Given entries:
━━━━━━━━
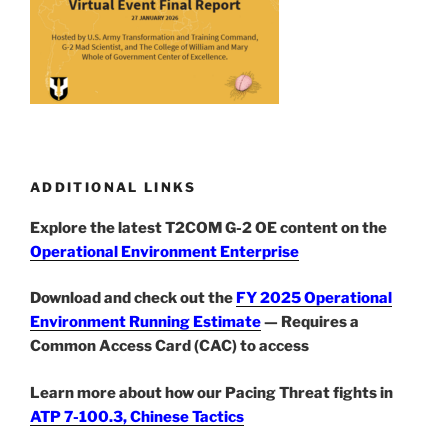
ADDITIONAL LINKS
Explore the latest T2COM G-2 OE content on the
Operational Environment Enterprise
Download and check out the
FY 2025 Operational
Environment Running Estimate
— Requires a
Common Access Card (CAC) to access
Learn more about how our Pacing Threat fights in
ATP 7-100.3, Chinese Tactics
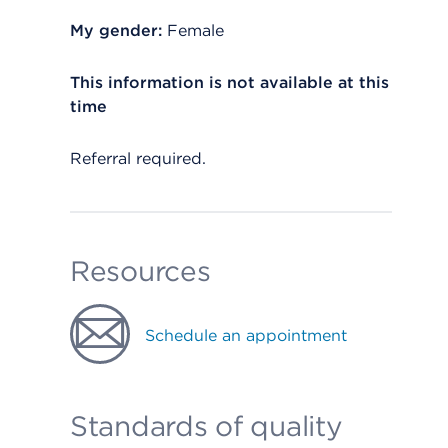
My gender:
Female
This information is not available at this
time
Referral required.
Resources
Schedule an appointment
Standards of quality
━━━━━━━━
Set down all records verbatim, omitting images.

Response to the exercise:
ADDITIONAL LINKS
Explore the latest T2COM G-2 OE content on the
Operational Environment Enterprise
Download and check out the
FY 2025 Operational
Environment Running Estimate
— Requires a
Common Access Card (CAC) to access
Learn more about how our Pacing Threat fights in
ATP 7-100.3, Chinese Tactics
My gender:
Female
This information is not available at this
time
Referral required.
Resources
Schedule an appointment
Standards of quality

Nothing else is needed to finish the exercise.